Certes, la rédaction doit peut-être être améliorée. Mais ne sera-t-il pas possible de le faire en commission mixte paritaire ? Ne pas voter cet amendement ce soir est un acte politique grave, me semble-t-il, de la part du Sénat, compte tenu de la situation que nous connaissons ici et qui n'est à ce jour toujours pas réglée.

Mes chers collègues, je vous encourage donc vivement à voter cet amendement.

M. le président. Madame Guillotin, l'amendement n° 1 est-il maintenu ?

Mme Véronique Guillotin.

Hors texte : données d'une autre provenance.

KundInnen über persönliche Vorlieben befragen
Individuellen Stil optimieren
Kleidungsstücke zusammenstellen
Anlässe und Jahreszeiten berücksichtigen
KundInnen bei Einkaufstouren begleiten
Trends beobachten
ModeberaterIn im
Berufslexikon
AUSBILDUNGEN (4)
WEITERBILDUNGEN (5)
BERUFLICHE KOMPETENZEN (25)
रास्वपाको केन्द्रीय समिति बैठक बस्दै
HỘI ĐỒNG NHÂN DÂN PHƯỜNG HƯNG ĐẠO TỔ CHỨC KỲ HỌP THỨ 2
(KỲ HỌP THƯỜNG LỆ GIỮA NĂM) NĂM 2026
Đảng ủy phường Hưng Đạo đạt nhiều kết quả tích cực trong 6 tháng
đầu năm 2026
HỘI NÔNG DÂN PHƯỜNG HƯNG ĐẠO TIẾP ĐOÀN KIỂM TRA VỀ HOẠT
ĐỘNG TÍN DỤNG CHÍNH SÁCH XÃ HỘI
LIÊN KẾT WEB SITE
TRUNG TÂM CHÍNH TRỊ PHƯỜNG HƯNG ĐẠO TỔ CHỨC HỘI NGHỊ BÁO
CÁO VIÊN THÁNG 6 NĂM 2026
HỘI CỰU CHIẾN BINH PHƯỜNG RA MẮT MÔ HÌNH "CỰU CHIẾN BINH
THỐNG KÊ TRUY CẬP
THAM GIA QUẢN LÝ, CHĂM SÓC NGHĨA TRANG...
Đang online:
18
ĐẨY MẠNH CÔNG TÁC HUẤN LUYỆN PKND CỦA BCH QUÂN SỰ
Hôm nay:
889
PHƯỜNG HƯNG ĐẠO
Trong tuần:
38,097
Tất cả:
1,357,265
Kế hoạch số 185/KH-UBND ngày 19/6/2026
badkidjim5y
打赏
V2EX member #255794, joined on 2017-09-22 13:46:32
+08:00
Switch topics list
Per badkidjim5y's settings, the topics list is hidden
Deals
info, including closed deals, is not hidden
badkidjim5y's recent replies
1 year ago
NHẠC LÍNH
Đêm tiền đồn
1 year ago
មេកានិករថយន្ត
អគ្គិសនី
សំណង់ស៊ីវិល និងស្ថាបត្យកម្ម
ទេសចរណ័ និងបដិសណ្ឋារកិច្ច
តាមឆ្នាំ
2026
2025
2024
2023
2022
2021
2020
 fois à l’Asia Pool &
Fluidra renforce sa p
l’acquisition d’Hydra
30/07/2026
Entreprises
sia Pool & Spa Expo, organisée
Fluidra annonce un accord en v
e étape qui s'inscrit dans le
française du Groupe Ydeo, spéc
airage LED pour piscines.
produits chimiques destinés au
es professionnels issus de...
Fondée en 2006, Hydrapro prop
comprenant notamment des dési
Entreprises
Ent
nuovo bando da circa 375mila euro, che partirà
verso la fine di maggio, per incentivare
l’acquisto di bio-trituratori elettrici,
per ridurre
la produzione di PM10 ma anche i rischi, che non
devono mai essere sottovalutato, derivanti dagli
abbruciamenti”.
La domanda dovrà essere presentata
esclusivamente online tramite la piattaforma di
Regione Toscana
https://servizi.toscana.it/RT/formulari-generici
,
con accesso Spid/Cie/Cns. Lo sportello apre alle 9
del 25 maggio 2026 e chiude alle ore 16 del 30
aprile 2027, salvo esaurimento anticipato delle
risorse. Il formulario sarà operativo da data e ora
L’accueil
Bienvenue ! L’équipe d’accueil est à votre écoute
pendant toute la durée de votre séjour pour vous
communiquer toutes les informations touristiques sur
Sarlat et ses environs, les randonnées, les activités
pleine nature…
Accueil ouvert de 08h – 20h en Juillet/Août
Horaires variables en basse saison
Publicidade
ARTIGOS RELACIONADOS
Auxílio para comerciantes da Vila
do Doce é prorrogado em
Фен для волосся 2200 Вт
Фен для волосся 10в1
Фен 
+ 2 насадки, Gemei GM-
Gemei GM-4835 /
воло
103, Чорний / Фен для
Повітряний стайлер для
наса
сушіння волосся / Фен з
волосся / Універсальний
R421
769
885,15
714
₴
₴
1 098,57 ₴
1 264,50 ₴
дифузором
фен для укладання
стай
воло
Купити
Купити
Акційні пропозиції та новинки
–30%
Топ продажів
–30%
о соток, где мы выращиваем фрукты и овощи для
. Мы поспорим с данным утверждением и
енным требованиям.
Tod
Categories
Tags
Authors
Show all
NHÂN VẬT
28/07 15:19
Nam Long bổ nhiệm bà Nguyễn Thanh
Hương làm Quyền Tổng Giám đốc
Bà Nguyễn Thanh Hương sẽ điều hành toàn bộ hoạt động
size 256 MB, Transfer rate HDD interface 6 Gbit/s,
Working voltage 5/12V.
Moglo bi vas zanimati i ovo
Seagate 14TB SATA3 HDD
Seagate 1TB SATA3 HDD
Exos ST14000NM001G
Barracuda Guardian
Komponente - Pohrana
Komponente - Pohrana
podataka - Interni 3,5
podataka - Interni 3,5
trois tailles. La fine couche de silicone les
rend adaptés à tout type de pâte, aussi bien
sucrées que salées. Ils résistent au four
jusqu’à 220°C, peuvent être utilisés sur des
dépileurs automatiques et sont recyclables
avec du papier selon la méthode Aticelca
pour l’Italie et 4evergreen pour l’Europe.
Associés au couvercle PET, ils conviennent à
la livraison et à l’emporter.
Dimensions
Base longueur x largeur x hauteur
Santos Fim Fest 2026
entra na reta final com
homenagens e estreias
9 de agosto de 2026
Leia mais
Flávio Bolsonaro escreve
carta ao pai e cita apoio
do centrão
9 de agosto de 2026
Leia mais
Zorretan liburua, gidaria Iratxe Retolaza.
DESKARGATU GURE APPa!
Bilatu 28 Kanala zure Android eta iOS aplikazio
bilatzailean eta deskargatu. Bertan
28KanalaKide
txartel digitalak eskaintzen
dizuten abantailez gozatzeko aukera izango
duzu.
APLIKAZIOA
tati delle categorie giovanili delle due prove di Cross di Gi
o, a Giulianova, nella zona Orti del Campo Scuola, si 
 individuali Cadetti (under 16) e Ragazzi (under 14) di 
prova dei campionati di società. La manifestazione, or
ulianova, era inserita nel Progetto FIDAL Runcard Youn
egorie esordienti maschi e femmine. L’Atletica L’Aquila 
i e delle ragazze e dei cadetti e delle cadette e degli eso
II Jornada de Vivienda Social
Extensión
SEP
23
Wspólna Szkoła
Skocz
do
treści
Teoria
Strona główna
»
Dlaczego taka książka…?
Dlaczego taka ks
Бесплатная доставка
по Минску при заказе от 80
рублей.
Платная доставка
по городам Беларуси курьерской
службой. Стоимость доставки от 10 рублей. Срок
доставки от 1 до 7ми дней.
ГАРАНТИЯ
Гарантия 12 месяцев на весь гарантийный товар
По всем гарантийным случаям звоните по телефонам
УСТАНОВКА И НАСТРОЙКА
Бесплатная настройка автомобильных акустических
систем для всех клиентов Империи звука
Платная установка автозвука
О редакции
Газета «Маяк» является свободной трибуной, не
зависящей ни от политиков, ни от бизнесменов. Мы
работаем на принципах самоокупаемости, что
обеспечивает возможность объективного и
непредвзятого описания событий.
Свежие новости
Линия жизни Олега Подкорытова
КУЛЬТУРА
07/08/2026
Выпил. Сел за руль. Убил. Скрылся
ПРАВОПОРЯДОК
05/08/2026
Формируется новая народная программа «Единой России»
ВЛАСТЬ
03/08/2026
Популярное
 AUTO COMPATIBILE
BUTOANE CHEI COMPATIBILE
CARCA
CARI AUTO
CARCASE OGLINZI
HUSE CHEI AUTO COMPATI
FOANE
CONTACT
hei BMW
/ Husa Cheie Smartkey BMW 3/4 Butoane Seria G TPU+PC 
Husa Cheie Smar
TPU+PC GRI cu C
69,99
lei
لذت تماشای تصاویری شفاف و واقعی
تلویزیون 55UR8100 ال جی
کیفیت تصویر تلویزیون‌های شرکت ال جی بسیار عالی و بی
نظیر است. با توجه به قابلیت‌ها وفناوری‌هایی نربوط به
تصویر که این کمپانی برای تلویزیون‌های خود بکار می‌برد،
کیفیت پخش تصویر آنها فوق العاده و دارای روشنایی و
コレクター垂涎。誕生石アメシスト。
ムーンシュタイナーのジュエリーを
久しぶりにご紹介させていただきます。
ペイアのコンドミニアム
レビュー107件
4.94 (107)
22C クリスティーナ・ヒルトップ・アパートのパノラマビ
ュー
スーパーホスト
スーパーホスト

Je remercie ma collègue de l'énergie qu'elle a mise à défendre cet amendement.

Je pense que cette proposition ne tombera pas dans l'oubli. Pour ma part, je vais retirer mon amendement, comme je m'étais engagée à le faire.

En revanche, je souhaite que les deux mesures législatives que nous avons recommandées dans notre rapport sur la soumission chimique soient reprises. La question de la soumission chimique doit être examinée à 360 degrés. Sandrine Josso et moi ne lâcherons rien sur ce sujet.

Je vous fais confiance, madame la ministre, en espérant ne pas me tromper.

Mme Annick Billon. Très bien !

Mme Véronique Guillotin. Je retire donc mon amendement.

M. le président. L'amendement n° 1 est retiré.

Mme Marie-Pierre de La Gontrie. J'en reprends le texte, monsieur le président !

M. le président. Je suis donc saisi d'un amendement n° 1 rectifié, présenté par Marie-Pierre de La Gontrie, et dont le libellé est strictement identique à celui de l'amendement n° 1.

Je le mets aux voix.

(L'amendement n'est pas adopté.)

M. le président. L'amendement n° 2, présenté par Mme Guillotin, M. Bilhac, Mme Briante Guillemont, M. Cabanel, Mmes M. Carrère et Conte Jaubert, MM. Daubet, Fialaire, Gold et Guiol, Mme Jouve, M. Masset, Mme Pantel et M. Roux, est ainsi libellé :

Après l'article 1er

Insérer un article additionnel ainsi rédigé :

Après le 3° de l'article 226-14 du code pénal, il est inséré un alinéa ainsi rédigé :

« ...° Au médecin ou à tout autre professionnel de santé qui porte à la connaissance du procureur de la République une information relative au fait d'avoir administré à une personne, à son insu, une substance dans les conditions mentionnées à l'article 222-30-1 du présent code, lorsqu'il estime en conscience que la victime n'est pas en mesure de se protéger en raison de l'altération temporaire de son discernement ou du contrôle de ses actes par un tiers. Le médecin ou le professionnel doit s'efforcer d'obtenir l'accord de la victime majeure ; en cas d'impossibilité d'obtenir cet accord, il doit l'informer du signalement fait au procureur de la République ; ».

La parole est à Mme Véronique Guillotin.

Mme Véronique Guillotin. Cet amendement a pour objet la levée du secret médical. Il vise à ajouter à la liste des situations dans lesquelles ce secret peut être levé les cas de soumission et de vulnérabilité chimiques, qui ne sont pas clairement indiqués dans la loi à ce jour.